Djenal Hoesein Koesoemahatmadja dalam bukunya Fungsi Dan Struktur Pamongpraja antara lain menerangkan demikian (1978:vii):
Setelah Indonesia diakui kemerdekaannya jasa pamongpraja bukan saja kurang dihargai, bahkan jabatan pamongpraja itu akan dihapuskan karena dianggap bekas alat kolonial dan tidak sesuai lagi dengan alam kemerdekaan. Tidak heranlah, apabila sejak tahun 1950 sebagian besar dari tenaga-tenaga terdidik dari Mosvia, Bestuuracademie dsb. pindah ke pelbagai lapangan, misalnya kepolisian, kejaksaan, ketentaraan, perguruan dan sebagainya.
Pada masa itu telah timbul keresahan yang meluas di kalangan Pamongpraja sehubungan dengan Undang-Undang No. 22 Tahun 1948 yang masih harus disahkan oleh parlemen. Penyelenggaraan pemerintahan Pamongpraja yang telah berlangsung lama oleh undang- undang tadi akan dihapuskan. Sarekat Sekerja Pamong Pradja (SSPP) pada akhir tahun 1950 mengadakan kongres di Bandung.
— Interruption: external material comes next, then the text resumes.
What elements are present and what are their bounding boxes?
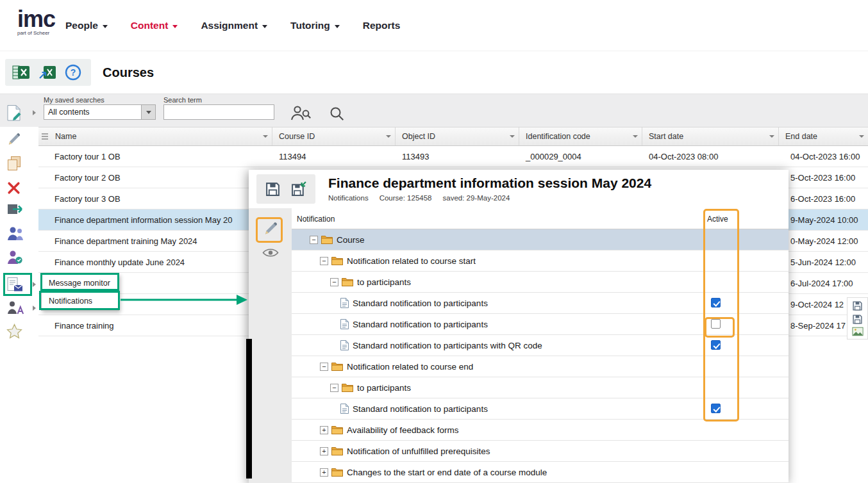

Mr. Soedarisman Poerwokoesoemo dihadirkan di kongres itu untuk memberikan prasarannya yang kemudian dibukukan pada 1951 dengan judul Pamong-Pradja Dan Pembangunan Daerah Autonoom. Beliau telah meninjau undang-undang itu dari segi demokrasi dan menurutnya sempurna namun sistemnya tidak dapat dijalankan sekaligus. Maka, cara menjalankannya harus mengingat faktor-faktor sosiologis dan psikologis agar tidak menimbulkan ekses-ekses dalam pelaksanaan demokrasi. Diberinya juga pedoman bagi Pamongpraja untuk dapat menyesuaikan diri dengan pembangunan daerah-otonom yang tengah dan akan diselenggarakan di Negara Republik Indonesia sehingga diharapkan dapat membantu mengurangi rasa kegelisahan di kalangan Pamongpraja.
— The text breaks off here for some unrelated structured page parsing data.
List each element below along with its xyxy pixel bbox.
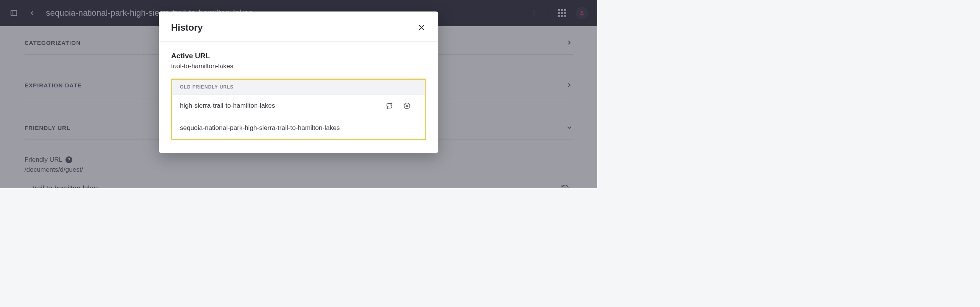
active-url-value: trail-to-hamilton-lakes [171, 62, 426, 70]
modal-title: History [171, 22, 203, 33]
close-icon[interactable] [417, 23, 426, 32]
old-url-text: high-sierra-trail-to-hamilton-lakes [180, 102, 385, 110]
old-url-row: high-sierra-trail-to-hamilton-lakes [172, 94, 425, 117]
old-urls-box: OLD FRIENDLY URLS high-sierra-trail-to-h… [171, 79, 426, 140]
old-url-row: sequoia-national-park-high-sierra-trail-… [172, 117, 425, 139]
active-url-label: Active URL [171, 52, 426, 60]
history-modal: History Active URL trail-to-hamilton-lak… [159, 11, 438, 153]
remove-icon[interactable] [403, 102, 411, 110]
old-url-text: sequoia-national-park-high-sierra-trail-… [180, 124, 417, 132]
restore-icon[interactable] [385, 102, 394, 110]
old-urls-header: OLD FRIENDLY URLS [172, 80, 425, 94]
Mr. Soedarisman Poerwokoesoemo juga menulis buku Proses Demokratisering Daerah Istimewa Yogyakarta (1952). Tim Peneliti dari Balai Kajian Sejarah Dan Nilai Tradisional Yogyakarta (2003:4) mengakui buku Mr. Soedarisman Poerwokoesoemo ini sangat penting untuk penelitian mereka karena berisi tentang proses demokratisasi di wilayah Daerah Istimewa Yogyakarta. Pada zaman Hindia-Belanda dahulu, sekalipun di luar Yogyakarta di daerah gupermenan sudah ada Provinciale Raad, Regenschapsraad dan Gementee Raad dan di Kasunanan Surakarta sudah ada Balai Agung, namun di daerah Yogyakarta (baik Kasultanan maupun Paku-Alaman) tidak pernah ada Badan semacam Raad atau Balai Agung itu sebagai forum untuk mewakili rakyat. Sejak dikeluarkannya Amanat Bersama dari Sri Sultan Hamengku Buwono IX dan Sri Paku Alam VIII pada 30 Oktober 1945, dimulailah adanya demokratisasi di Daerah Istimewa Yogyakarta.
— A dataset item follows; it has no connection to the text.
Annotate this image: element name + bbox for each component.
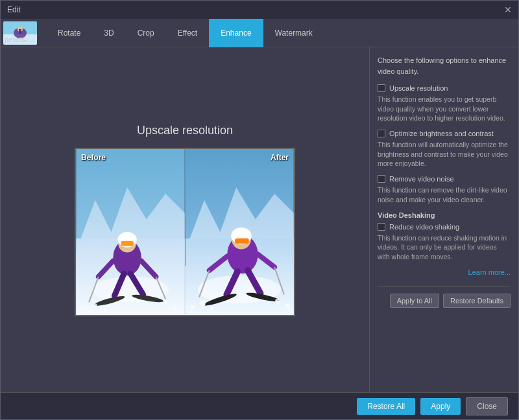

Bertepatan dengan Hari Peringatan 200 tahun Kota Yogyakarta pada tanggal 7 Oktober 1956, Wali Kota Yogyakarta Mr. Soedarisman Poerwokoesoemo menerima kalung jabatan Wali Kota dari Dewan Pemerintah Daerah Istimewa Yogyakarta yang dilakukan oleh Sri Paku Alam VIII sebagai Wakil Kepala Daerah dalam resepsi di Bangsal Kepatihan Danurejan. Disanalah Mr. Soedarisman Poerwokoesoemo menyampaikan Pidato Wali Kota Jogjakarta Pada Peringatan 200 Tahun Kota Jogjakarta Tanggal 7 Oktober 1956 Di Bangsal Kepatihan, yang kemudian dimuat dalam buku Dasa – Warsa Kotapradja Jogjakarta 7 Djuni 1947 – 7 Djuni 1957.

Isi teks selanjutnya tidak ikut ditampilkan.